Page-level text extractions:
------------------------------
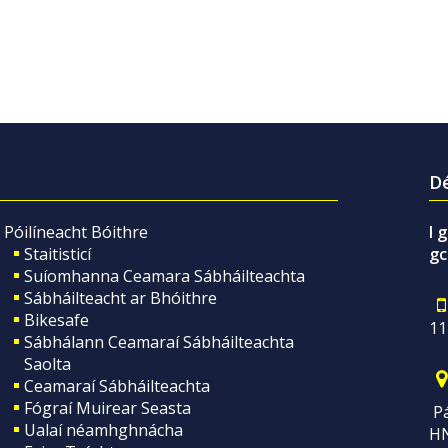
Dé
Póilíneacht Bóithre
I 
Staitisticí
gc
Suíomhanna Ceamara Sábháilteachta
Sábháilteacht ar Bhóithre
Bikesafe
11
Sábhálann Ceamaraí Sábháilteachta
Saolta
Ceamaraí Sábháilteachta
Fógraí Muirear Seasta
Pá
Ualaí néamhghnácha
H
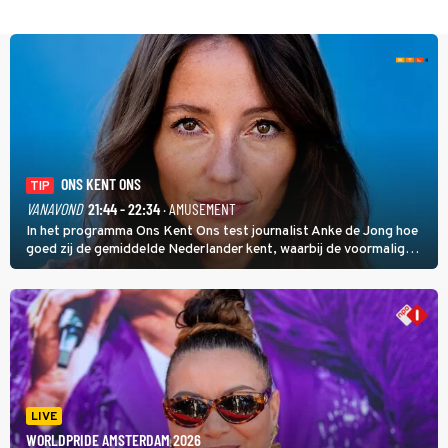
ONS KENT ONS
TIP
VANAVOND
21:44 - 22:34
· AMUSEMENT
In het programma Ons Kent Ons test journalist Anke de Jong hoe
goed zij de gemiddelde Nederlander kent, waarbij de voormalig
hoofdredacteur van modebladen Glamour en Elle het samen met
rapper Keizer opneemt tegen Edson da Graça en Marc-Marie
Huijbregts.
LIVE
WORLDPRIDE AMSTERDAM 2026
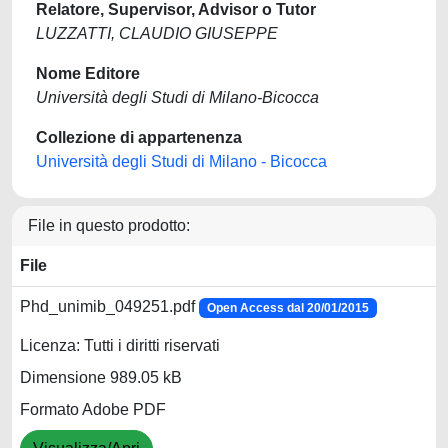
Relatore, Supervisor, Advisor o Tutor
LUZZATTI, CLAUDIO GIUSEPPE
Nome Editore
Università degli Studi di Milano-Bicocca
Collezione di appartenenza
Università degli Studi di Milano - Bicocca
File in questo prodotto:
File
Phd_unimib_049251.pdf
Open Access dal 20/01/2015
Licenza: Tutti i diritti riservati
Dimensione 989.05 kB
Formato Adobe PDF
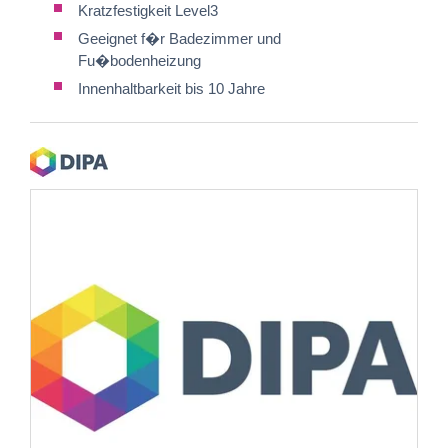
Kratzfestigkeit Level3
Geeignet f�r Badezimmer und
Fu�bodenheizung
Innenhaltbarkeit bis 10 Jahre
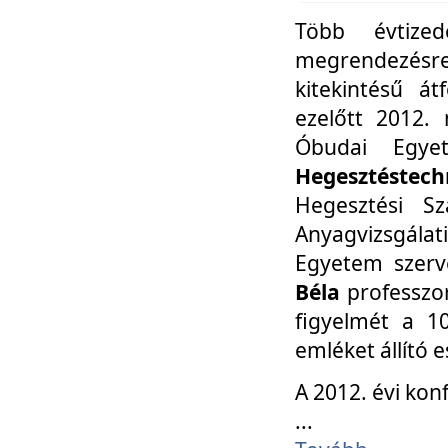
Több évtize
megrendezésr
kitekintésű á
ezelőtt 2012.
Óbudai Egy
Hegesztéstechn
Hegesztési Sz
Anyagvizsgála
Egyetem szerv
Béla
professzor
figyelmét a 10
emléket állító
A 2012. évi ko
...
------------------------------
Note every line of the entries in which "Università" appears, and copy it down.

OUTPUT:
Università degli Studi di Milano-Bicocca
Università degli Studi di Milano - Bicocca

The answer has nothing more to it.